Rapid decision-making is mandatory when bleeding stigmata such as pseudoaneurysm on CT and sentinel bleeding are noted. Prompt operation for early bleeding and angiographic embolization for late bleeding are recommended. In order to prevent hemorrhage after pancreatoduodenectomy, meticulously performed hemostasis and the avoidance of pancreatic anastomotic leaks are essential.

摘要

背景/目的:胰十二指肠切除术后出血是一种严重的、危及生命的并发症。

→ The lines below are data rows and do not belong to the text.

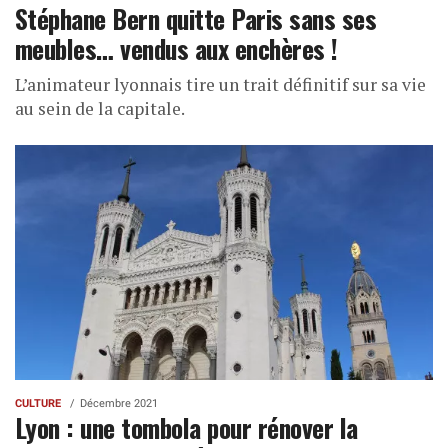
Stéphane Bern quitte Paris sans ses
meubles… vendus aux enchères !
L’animateur lyonnais tire un trait définitif sur sa vie
au sein de la capitale.
CULTURE
Décembre 2021
Lyon : une tombola pour rénover la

本研究旨在确定适用于预防和处理出血性并发症的指南。

方法

我们回顾了1991年至2000年间在我院接受胰十二指肠切除术的456例患者的病历。

结果

21例患者(4.6%)发生了显著的术后出血。其中5例因术中止血不当导致早期出血(术后第5天内);3例经及时手术挽救,1例经保守治疗挽救。另外16例为晚期出血(术后第5天以后),其中12例患者(75%)发生胰瘘,8例出现主要动脉假性动脉瘤。8例出现“哨兵出血”。8例行血管造影栓塞术,其中7例成功。7例尝试再次手术,2例实现完全止血。结果,21例患者中有15例实现完全止血,出血死亡率为28.6%(6/21)。

结论

当发现CT上的假性动脉瘤和哨兵出血等出血迹象时,必须迅速做出决策。建议对早期出血进行及时手术,对晚期出血进行血管造影栓塞术。为预防胰十二指肠切除术后出血,必须精心止血并避免胰肠吻合口漏。